The average fuel economy of new cars sold in October was a record high 24.1 miles per gallon, according to data analysed by the University of Michigan’s Transportation Research Institute (UMTRI).Improving fuel economy has been a key motif in the auto industry in recent years, as hybrid and electric vehicles gain a foothold in the market.
President Bush set a fuel economy goal of 35 mpg by 2020 by signing the Energy Independence and Security Act. In August, President Obama and the EPA raised the bar to 54.5 mpg by 2025.
Rick Newman of U.S. News & World Report argued the aggressive new standards are a boon to the auto industry and customers:
Boosting fuel economy by four or five miles per gallon might not sound earth-shattering—until you bank the savings. A 5 mpg improvement would save about $525 per year for a motorist who drives 15,000 miles annually, if gas were at $3.50 per gallon. With gas at $4 per gallon, the savings would amount to $600 per year.

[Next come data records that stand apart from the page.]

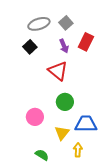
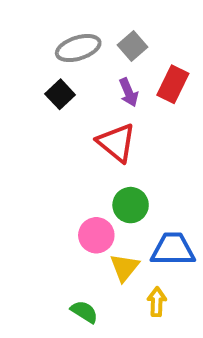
pink circle: (35, 117) -> (96, 235), moved

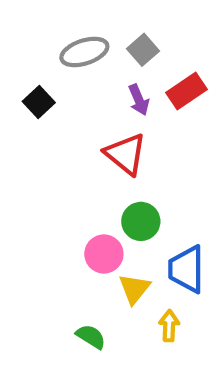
red rectangle: (173, 84) -> (186, 91), turned 30
black square: (60, 94) -> (39, 102), moved
blue trapezoid: (173, 249) -> (186, 269), turned -90

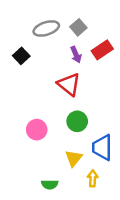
pink circle: (104, 254) -> (37, 130), moved
green semicircle: (91, 337) -> (50, 184), turned 147

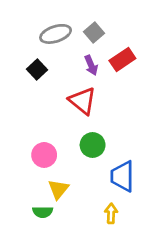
black square: (21, 56) -> (37, 70), moved
yellow triangle: (74, 158) -> (58, 189), moved
green semicircle: (50, 184) -> (43, 212), moved

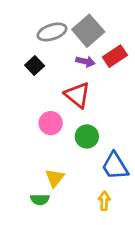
gray square: (94, 33) -> (88, 31), size x1.6
purple arrow: (91, 65) -> (85, 61), turned -54
pink circle: (44, 155) -> (51, 123), moved
blue trapezoid: (122, 176) -> (115, 166), turned -32

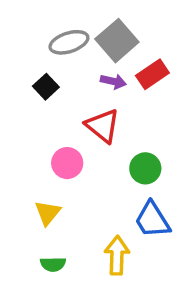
green circle: (87, 136) -> (145, 168), moved
yellow triangle: (55, 178) -> (48, 213), moved
yellow arrow: (104, 201) -> (117, 255), moved, size x1.5

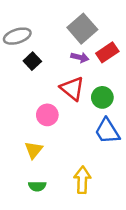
gray ellipse: (69, 42) -> (17, 36), moved
green circle: (145, 168) -> (102, 97), moved
blue trapezoid: (152, 220) -> (107, 131), moved

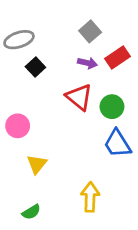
gray square: (82, 29) -> (90, 31), size x0.7
pink circle: (47, 115) -> (18, 126), moved
green semicircle: (37, 186) -> (31, 212), moved, turned -30

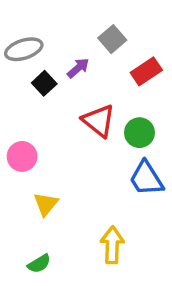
purple arrow: (87, 63) -> (78, 68), moved, turned -54

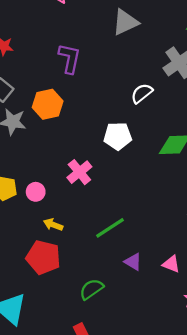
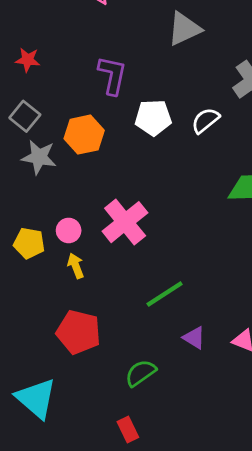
white pentagon: (118, 136) -> (153, 118), moved
pink cross: (79, 172) -> (125, 222), size x1.4
pink circle: (36, 192) -> (69, 230), moved
yellow arrow: (53, 225) -> (76, 266), moved, turned 48

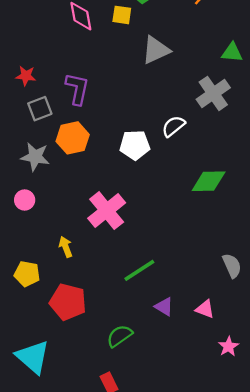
purple L-shape: (112, 75) -> (77, 89), moved
gray square: (25, 116) -> (40, 109), moved, turned 30
white pentagon: (153, 118) -> (135, 145), moved
pink circle: (69, 230) -> (25, 200), moved
yellow pentagon: (29, 243) -> (27, 274), moved

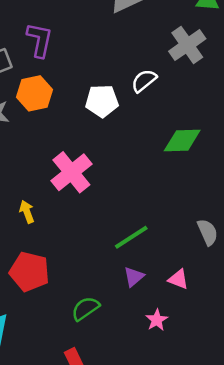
green line: (139, 270) -> (131, 237), moved
purple triangle: (164, 307) -> (134, 277), turned 48
pink star: (228, 346) -> (157, 320), moved

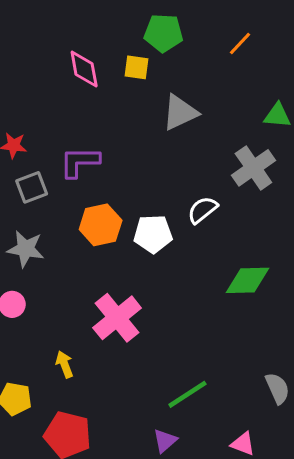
purple L-shape: (40, 40) -> (80, 162), turned -102
orange hexagon: (34, 93) -> (101, 225), moved
purple triangle: (134, 277) -> (165, 441), moved

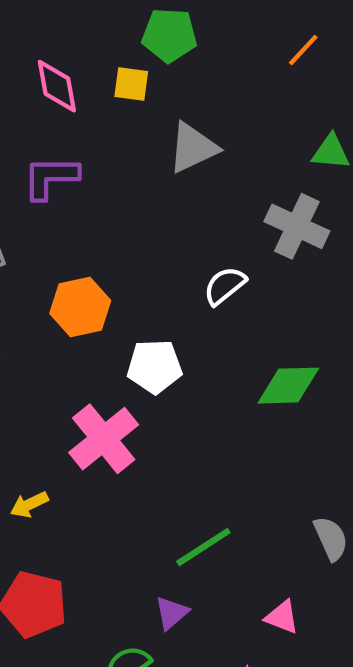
orange line: (240, 43) -> (303, 50), moved
purple L-shape: (80, 162) -> (51, 177), moved
gray cross: (253, 168) -> (297, 226), turned -30
white pentagon: (153, 234) -> (155, 366), moved
yellow arrow: (65, 364) -> (29, 505), turned -95

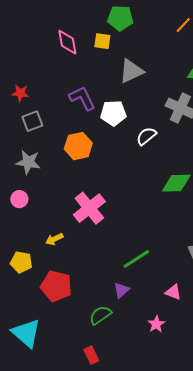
purple L-shape: (51, 177) -> (82, 98), moved, turned 64
white pentagon: (155, 366) -> (113, 113), moved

Regardless of the merit of the new standards, they are having an impact on the auto industry. Cars are lighter; new transmission technologies make engines more efficient. Fuel economy is a central part of the marketing campaign of many new cars, including Nissan’s Sentra and Pathfinder, and Ford’s Fusion.
UMTRI has been tracking fuel economy since October 2007. The “average sales-weighted fuel economy” is based on fuel economy figures provided by the EPA. The data includes individual models of light-duty vehicles, including cars, vans, SUVs, and pickup trucks.